As a last resort, if no source of safe drinking water is available or can be obtained, tap water that is uncomfortably hot to touch may be safer than cold tap water; however, proper disinfection, filtering, or boiling is still advised.



To avoid illness, food should be selected with care. All raw food is subject to contamination. Particularly in areas where hygiene and sanitation are inadequate, the traveler should be advised to avoid salads, uncooked vegetables, and unpasteurized milk and milk products such as cheese, and to eat only food that has been cooked and is still hot, or fruit that has been peeled by the traveler. Undercooked and raw meat, fish, and shellfish may carry various intestinal pathogens. Cooked food that has been allowed to stand for several hours at ambient temperature may provide a fertile medium for bacterial growth and should be thoroughly reheated before serving. Consumption of food and beverages obtained from street food vendors has been associated with increased risk of illness. The easiest way to guarantee a safe food source for an infant younger than 6 months is to breast-feed the child . If the infant has already been weaned from the breast, formula prepared from commercial powder and boiled water is the safest and most practical food.

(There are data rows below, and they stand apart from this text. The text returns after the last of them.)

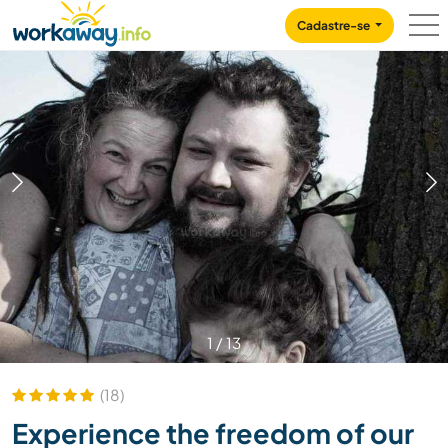
Skip to:
CONTENT
MAIN NAVIGATION
FOOTER
Cadastre-se
1
/
13
(18)
Experience the freedom of our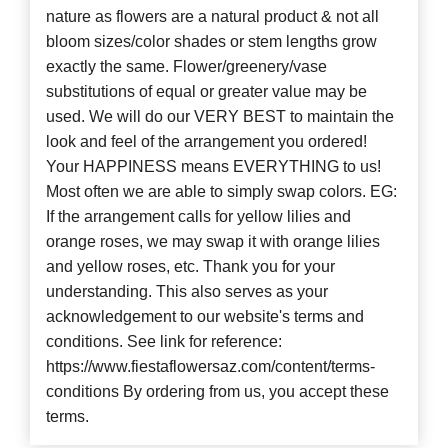
nature as flowers are a natural product & not all
bloom sizes/color shades or stem lengths grow
exactly the same. Flower/greenery/vase
substitutions of equal or greater value may be
used. We will do our VERY BEST to maintain the
look and feel of the arrangement you ordered!
Your HAPPINESS means EVERYTHING to us!
Most often we are able to simply swap colors. EG:
If the arrangement calls for yellow lilies and
orange roses, we may swap it with orange lilies
and yellow roses, etc. Thank you for your
understanding. This also serves as your
acknowledgement to our website's terms and
conditions. See link for reference:
https://www.fiestaflowersaz.com/content/terms-
conditions By ordering from us, you accept these
terms.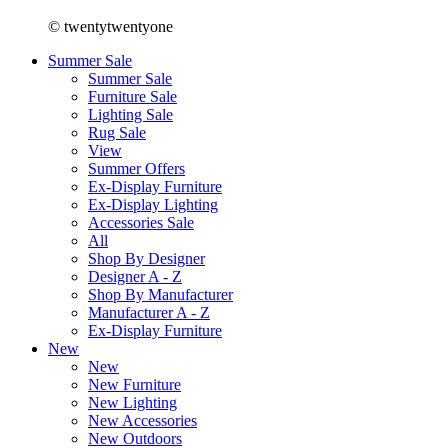
© twentytwentyone
Summer Sale
Summer Sale
Furniture Sale
Lighting Sale
Rug Sale
View
Summer Offers
Ex-Display Furniture
Ex-Display Lighting
Accessories Sale
All
Shop By Designer
Designer A - Z
Shop By Manufacturer
Manufacturer A - Z
Ex-Display Furniture
New
New
New Furniture
New Lighting
New Accessories
New Outdoors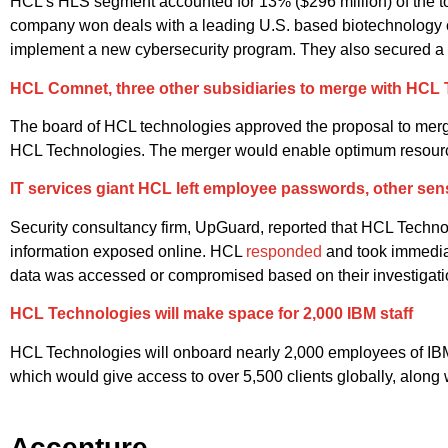
HCL’s HLS segment accounted for 13% ($296 million) of the 
company won deals with a leading U.S. based biotechnology 
implement a new cybersecurity program. They also secured a la
HCL Comnet, three other subsidiaries to merge with HCL
The board of HCL technologies approved the proposal to me
HCL Technologies. The merger would enable optimum resource ut
IT services giant HCL left employee passwords, other sen
Security consultancy firm, UpGuard, reported that HCL Technol
information exposed online. HCL
responded
and took immediat
data was accessed or compromised based on their investigati
HCL Technologies will make space for 2,000 IBM staff
HCL Technologies will onboard nearly 2,000 employees of IBM
which would give access to over 5,500 clients globally, along
Accenture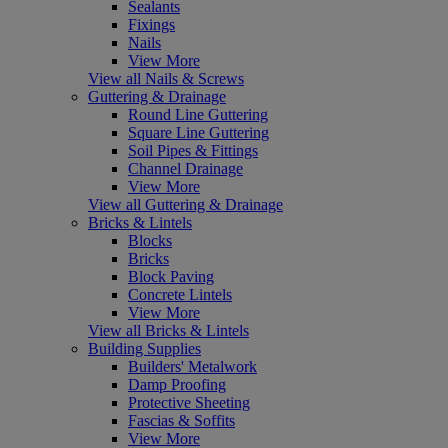
Sealants
Fixings
Nails
View More
View all Nails & Screws
Guttering & Drainage
Round Line Guttering
Square Line Guttering
Soil Pipes & Fittings
Channel Drainage
View More
View all Guttering & Drainage
Bricks & Lintels
Blocks
Bricks
Block Paving
Concrete Lintels
View More
View all Bricks & Lintels
Building Supplies
Builders' Metalwork
Damp Proofing
Protective Sheeting
Fascias & Soffits
View More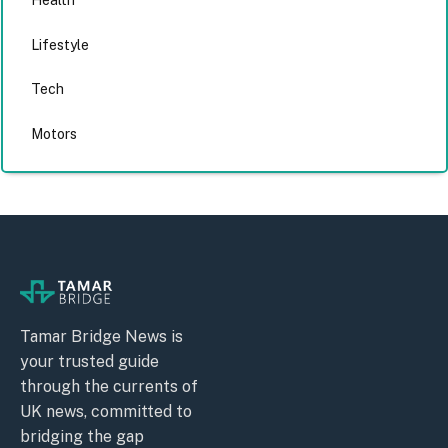
Health
Lifestyle
Tech
Motors
Tamar Bridge News is
your trusted guide
through the currents of
UK news, committed to
bridging the gap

Some species of fish and shellfish can contain poisonous biotoxins, even when well cooked. The most common type of fish poisoning in travelers is ciguatera fish poisoning. Barracuda is the most toxic fish and should always be avoided. Red snapper, grouper, amberjack, sea bass, and a wide range of tropical reef fish contain the toxin at unpredictable times. The potential for ciguatera poisoning exists in all subtropical and tropical insular areas of the West Indies, the Pacific Ocean, and the Indian Ocean where the implicated fish species are eaten.

Cholera cases have occurred among persons who ate crab brought back from Central America by travelers. Travelers should not bring perishable seafood with them when they return.